Source material =

——

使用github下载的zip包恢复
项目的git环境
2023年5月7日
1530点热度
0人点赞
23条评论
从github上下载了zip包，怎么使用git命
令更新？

——

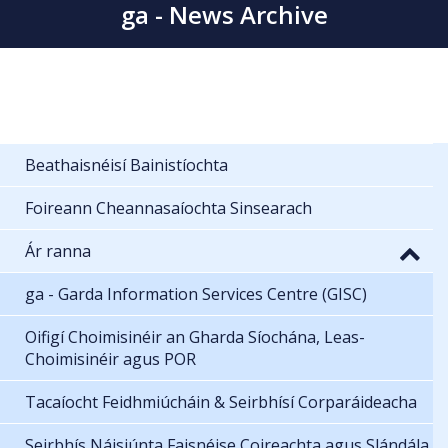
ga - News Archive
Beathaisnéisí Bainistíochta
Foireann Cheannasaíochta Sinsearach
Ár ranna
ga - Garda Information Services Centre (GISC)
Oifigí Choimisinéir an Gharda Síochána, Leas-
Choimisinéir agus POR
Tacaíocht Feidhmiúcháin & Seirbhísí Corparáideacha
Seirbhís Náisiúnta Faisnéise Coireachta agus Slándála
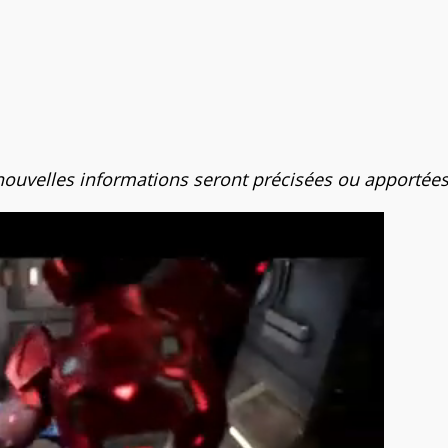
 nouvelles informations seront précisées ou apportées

——

Task details = If a line in the entries above contains the word "agus", copy it.

Written response =
Choimisinéir agus POR
Seirbhís Náisiúnta Faisnéise Coireachta agus Slándála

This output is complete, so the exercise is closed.